2) Have patience – this one is hard, but advancement opportunity is a formula: timing x readiness = advancement.  You can’t do anything about timing, but you can do something about being ready.  It’s the adage; the harder you work, the luckier you become.

For handling money – 3) be not afraid to ask.  Go ahead and look dumb.  People will forget the question in a minute, but the information you gain is yours forever.  Remember that there is no 1 right strategy to invest or budget.  Do whatever works.

Where can people connect with you?


Twitter: s_b_cafe



CMO Here Again

Thanks so much to Sunday Brunch Cafe for stopping by to share her story! I love hearing about how she succeeded in a field

I was actually having an interesting Twitter conversation the other day with my friend Athena from Money Smart Latina on the topic of dating advice and successful women. She’s heard advice before to leave your successes off your dating profile, because it might scare away men. Appearing too successful apparently turns them away!

Women out there,  if someone is intimidated by your success, they aren’t the right person for you. You deserve a partner in life that will celebrate your successes. Someone who will be proud of your accomplishments, and generally love being with a successful, accomplished woman. Anyone who wouldn’t be interested because you’re “too successful” or “too smart” doesn’t deserve your awesomeness.

Also a big UGH to the fact that even today, hiring decisions are made on the basis of whether or not a woman might want a family. There are so many things wrong with that. First of all, not everyone wants to have kids. Second of all, moms with kids can be just as hard working and successful as people without kids. No one ever asks men if they plan to start families one day, or assumes that if they have kids they won’t work as hard. It’s unfortunate that we still have to deal with this stereotype.
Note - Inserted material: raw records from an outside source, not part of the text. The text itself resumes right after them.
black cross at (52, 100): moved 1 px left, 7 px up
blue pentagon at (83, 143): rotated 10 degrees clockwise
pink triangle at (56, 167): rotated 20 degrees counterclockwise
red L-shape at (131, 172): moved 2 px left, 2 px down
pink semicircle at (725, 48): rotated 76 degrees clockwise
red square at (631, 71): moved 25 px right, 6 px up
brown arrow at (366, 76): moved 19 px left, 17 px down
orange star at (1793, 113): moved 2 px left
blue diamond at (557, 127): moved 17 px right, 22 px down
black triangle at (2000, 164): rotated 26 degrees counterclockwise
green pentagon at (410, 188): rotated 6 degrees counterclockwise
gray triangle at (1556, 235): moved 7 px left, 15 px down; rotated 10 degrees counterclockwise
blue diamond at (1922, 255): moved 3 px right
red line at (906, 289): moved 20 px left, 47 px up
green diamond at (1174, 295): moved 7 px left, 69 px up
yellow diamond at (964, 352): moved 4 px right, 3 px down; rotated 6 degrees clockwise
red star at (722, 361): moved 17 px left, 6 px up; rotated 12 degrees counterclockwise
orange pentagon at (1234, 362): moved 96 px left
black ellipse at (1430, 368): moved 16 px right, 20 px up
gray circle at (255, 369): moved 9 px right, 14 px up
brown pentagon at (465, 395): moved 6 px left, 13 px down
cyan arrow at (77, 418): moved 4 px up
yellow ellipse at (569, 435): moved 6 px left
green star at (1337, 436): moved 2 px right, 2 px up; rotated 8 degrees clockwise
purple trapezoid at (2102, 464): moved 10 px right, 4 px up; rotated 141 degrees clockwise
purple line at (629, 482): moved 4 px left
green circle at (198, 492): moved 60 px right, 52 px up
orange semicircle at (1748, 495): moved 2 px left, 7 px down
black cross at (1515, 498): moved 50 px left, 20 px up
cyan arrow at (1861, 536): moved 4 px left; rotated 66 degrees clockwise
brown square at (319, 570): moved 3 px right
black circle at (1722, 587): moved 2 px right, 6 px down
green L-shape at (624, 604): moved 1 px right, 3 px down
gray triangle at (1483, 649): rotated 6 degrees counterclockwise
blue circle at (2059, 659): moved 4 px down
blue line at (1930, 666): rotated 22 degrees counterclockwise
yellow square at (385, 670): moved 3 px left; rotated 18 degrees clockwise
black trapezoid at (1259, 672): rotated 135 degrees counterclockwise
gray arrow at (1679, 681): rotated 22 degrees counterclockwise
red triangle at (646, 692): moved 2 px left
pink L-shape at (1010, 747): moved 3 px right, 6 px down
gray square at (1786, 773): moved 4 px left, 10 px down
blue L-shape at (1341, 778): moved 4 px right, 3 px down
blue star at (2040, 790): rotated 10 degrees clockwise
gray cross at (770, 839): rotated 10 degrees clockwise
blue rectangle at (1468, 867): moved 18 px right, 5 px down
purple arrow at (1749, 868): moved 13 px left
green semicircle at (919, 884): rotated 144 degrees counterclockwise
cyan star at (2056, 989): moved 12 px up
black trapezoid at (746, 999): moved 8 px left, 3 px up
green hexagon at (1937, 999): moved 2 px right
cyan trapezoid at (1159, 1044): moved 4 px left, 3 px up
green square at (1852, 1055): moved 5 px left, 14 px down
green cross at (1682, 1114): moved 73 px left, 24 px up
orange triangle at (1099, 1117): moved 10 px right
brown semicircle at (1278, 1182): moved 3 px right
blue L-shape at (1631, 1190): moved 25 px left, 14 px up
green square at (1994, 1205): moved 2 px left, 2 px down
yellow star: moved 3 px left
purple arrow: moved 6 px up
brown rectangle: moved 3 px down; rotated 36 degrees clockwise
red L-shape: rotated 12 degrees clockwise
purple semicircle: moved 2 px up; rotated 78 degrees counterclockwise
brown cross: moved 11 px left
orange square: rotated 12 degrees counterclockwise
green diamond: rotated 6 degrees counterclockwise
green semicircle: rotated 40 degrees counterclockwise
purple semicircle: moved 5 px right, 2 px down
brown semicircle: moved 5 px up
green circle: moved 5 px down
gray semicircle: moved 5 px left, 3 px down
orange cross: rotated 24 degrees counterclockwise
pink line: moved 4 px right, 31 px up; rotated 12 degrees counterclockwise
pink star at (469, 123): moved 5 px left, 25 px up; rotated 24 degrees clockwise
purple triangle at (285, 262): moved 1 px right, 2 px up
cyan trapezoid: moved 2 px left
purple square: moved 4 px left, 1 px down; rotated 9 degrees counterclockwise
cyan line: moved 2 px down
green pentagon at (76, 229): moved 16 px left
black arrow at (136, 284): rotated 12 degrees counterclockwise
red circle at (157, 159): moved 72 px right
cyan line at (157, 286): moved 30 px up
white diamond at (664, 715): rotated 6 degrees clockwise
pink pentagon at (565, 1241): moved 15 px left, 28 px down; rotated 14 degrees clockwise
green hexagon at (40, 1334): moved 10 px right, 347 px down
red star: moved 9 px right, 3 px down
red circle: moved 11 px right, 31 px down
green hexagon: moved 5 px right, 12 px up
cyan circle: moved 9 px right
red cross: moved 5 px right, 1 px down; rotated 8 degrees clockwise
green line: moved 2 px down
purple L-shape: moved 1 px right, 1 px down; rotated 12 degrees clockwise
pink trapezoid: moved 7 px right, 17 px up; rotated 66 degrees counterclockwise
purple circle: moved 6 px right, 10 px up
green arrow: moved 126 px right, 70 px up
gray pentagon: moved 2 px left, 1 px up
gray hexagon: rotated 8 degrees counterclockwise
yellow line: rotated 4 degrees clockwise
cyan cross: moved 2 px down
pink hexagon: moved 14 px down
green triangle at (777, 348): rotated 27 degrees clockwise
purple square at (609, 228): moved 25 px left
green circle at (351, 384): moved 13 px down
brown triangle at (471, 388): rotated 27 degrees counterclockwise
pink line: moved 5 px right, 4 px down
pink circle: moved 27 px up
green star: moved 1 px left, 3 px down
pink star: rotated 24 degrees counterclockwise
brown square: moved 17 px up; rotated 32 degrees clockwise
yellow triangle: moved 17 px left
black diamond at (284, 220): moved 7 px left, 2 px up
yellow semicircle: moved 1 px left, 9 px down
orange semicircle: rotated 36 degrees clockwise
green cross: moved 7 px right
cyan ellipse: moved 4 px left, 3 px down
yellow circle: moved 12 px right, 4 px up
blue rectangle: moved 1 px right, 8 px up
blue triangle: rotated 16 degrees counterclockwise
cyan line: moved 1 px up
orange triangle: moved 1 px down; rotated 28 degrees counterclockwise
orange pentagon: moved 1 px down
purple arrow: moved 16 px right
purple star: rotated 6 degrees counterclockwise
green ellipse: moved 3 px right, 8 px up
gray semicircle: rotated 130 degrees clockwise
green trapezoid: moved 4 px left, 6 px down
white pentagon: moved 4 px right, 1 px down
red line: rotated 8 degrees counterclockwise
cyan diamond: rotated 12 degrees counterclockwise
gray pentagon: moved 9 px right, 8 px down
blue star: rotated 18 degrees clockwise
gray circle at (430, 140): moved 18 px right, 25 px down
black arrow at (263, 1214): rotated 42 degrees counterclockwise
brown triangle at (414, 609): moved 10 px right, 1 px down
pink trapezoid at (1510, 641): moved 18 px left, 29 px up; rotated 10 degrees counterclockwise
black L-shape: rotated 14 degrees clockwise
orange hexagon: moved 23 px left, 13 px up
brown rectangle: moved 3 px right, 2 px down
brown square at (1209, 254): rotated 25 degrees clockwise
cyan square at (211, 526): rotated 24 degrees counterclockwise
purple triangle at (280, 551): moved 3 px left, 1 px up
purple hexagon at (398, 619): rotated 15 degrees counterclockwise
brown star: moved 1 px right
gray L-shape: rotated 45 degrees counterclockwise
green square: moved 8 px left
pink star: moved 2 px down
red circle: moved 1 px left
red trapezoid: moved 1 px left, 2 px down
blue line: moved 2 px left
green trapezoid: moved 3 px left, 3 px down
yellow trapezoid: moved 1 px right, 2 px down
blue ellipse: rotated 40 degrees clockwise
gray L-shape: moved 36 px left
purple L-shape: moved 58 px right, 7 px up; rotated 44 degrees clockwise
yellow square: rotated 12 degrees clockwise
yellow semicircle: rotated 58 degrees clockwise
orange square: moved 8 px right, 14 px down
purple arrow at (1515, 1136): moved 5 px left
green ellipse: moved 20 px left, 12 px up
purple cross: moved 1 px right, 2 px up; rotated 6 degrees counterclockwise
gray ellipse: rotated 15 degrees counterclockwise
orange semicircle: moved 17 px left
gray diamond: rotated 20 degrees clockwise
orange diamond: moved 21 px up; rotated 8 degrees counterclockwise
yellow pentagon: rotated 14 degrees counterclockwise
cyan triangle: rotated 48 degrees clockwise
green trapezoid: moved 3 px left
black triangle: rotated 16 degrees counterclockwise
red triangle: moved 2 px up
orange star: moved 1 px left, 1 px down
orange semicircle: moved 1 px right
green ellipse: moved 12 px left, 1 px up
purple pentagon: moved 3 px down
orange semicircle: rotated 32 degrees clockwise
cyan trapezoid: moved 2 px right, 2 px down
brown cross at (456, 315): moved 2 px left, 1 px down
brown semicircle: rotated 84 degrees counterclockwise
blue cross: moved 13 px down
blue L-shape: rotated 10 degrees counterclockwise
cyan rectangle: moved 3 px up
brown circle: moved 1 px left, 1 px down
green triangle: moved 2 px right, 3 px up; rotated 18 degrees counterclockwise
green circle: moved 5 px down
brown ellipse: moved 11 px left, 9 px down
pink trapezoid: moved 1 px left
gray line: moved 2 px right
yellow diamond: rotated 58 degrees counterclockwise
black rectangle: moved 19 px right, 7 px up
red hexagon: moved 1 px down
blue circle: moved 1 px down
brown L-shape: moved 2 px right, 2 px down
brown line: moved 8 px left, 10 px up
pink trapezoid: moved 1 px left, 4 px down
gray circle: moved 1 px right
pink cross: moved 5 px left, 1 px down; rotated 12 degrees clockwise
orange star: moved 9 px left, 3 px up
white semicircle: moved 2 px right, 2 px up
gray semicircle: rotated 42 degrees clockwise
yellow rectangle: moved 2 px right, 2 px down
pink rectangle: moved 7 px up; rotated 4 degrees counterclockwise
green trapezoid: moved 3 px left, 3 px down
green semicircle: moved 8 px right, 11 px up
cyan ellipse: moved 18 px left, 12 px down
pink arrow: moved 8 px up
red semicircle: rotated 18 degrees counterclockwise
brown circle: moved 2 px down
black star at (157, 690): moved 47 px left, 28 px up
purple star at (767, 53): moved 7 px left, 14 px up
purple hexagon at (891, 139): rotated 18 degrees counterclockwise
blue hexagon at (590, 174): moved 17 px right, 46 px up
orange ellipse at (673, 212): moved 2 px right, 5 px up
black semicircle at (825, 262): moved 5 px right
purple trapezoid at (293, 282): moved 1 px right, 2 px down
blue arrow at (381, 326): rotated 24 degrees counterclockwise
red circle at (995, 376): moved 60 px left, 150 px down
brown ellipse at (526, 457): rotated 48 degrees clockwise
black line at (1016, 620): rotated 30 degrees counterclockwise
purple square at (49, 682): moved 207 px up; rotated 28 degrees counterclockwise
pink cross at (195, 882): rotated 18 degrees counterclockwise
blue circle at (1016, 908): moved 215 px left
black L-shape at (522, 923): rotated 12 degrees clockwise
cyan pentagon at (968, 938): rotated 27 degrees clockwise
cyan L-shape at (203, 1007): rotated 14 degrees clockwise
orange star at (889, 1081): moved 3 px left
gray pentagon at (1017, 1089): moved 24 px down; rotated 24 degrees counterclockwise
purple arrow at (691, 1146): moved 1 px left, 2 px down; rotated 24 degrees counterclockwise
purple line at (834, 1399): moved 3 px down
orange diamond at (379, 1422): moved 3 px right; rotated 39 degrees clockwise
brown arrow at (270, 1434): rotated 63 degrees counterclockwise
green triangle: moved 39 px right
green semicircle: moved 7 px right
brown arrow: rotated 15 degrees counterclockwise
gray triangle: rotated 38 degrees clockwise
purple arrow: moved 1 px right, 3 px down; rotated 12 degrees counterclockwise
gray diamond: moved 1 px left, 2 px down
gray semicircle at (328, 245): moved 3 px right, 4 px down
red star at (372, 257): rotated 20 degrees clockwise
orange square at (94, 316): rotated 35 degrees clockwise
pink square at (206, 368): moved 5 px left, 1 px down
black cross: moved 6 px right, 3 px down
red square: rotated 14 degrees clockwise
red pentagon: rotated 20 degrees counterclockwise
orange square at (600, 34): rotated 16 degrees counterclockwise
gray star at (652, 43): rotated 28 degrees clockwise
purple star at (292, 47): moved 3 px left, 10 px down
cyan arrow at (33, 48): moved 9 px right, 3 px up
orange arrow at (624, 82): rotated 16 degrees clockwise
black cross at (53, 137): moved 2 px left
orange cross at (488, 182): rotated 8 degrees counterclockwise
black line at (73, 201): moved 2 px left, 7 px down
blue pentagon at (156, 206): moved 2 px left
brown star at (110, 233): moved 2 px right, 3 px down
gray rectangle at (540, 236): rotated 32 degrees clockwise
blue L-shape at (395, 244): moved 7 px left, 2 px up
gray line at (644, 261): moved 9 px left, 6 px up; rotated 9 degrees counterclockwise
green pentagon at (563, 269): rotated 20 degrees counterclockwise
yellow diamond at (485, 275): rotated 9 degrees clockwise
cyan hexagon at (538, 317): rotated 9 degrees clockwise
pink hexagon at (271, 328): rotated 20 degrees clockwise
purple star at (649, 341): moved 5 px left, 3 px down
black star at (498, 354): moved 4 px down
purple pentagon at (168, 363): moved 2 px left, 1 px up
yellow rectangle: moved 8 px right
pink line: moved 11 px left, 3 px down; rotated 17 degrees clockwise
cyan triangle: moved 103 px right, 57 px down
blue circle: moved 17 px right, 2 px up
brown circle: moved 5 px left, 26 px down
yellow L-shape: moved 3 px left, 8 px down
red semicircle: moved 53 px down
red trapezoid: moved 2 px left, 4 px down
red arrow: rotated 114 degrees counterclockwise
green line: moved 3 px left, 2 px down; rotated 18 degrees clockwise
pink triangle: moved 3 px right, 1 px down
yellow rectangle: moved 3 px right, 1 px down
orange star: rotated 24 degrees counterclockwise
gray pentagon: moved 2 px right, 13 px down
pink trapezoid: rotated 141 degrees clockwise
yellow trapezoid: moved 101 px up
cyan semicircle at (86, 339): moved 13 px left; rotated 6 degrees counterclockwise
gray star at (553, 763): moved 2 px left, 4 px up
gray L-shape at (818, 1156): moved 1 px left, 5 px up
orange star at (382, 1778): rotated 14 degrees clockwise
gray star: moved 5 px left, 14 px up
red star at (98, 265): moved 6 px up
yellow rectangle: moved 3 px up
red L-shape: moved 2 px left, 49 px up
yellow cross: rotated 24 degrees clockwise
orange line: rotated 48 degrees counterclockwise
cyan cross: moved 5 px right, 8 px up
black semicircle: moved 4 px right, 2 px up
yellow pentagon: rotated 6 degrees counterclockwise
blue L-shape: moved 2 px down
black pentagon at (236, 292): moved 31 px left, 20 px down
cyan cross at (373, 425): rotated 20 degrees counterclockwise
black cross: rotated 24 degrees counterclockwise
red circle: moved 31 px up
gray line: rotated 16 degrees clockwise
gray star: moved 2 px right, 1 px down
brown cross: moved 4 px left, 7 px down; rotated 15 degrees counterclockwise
Be sure to leave a comment or question for Sunday Brunch Cafe – I’m so glad she stopped by to share her story!

If you haven’t already, be sure to swing by my one-stop shop page for Breadwinning women, featuring all my prior articles and interviews (plus some updates on prior interviewees!). Know someone that would be perfect for this series, or is that you? Hop over to my “Be Featured!” page to access the request form.

Be sure to follow my blog for more great posts via e-mail or WordPress, or connect with me on Facebook or Twitter and say hello! You can also check out what I’m buying or baking on Instagram,  what I’m pinning on Pinterest, or the latest books I’m reading (or want to read) over on Goodreads.


1 thought on “Breadwinning, Six Figure Women – Sunday Brunch Cafe”

  1. Congratulations on getting your CFA! That is very impressive. Thanks for sharing your journey. Back in 2001, I sat for the CFA exam (only level 1) and I was the only female in the testing room. I can just imagine how difficult it is for guys to even understand what an accomplishment that is. Most people know what a CPA is but very few know what a CFA is.